┌─ DATA LISTING

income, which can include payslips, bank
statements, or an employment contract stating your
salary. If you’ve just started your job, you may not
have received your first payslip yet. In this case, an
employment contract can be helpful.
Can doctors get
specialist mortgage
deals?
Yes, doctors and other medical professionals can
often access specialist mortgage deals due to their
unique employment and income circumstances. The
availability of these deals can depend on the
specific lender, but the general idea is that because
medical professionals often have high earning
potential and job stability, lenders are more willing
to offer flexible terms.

└─

— THE PROBLEM —
Produce a word-for-word restatement of all the records.

— SOLUTION FOR THIS PROBLEM —
income, which can include payslips, bank
statements, or an employment contract stating your
salary. If you’ve just started your job, you may not
have received your first payslip yet. In this case, an
employment contract can be helpful.
Can doctors get
specialist mortgage
deals?
Yes, doctors and other medical professionals can
often access specialist mortgage deals due to their
unique employment and income circumstances. The
availability of these deals can depend on the
specific lender, but the general idea is that because
medical professionals often have high earning
potential and job stability, lenders are more willing
to offer flexible terms.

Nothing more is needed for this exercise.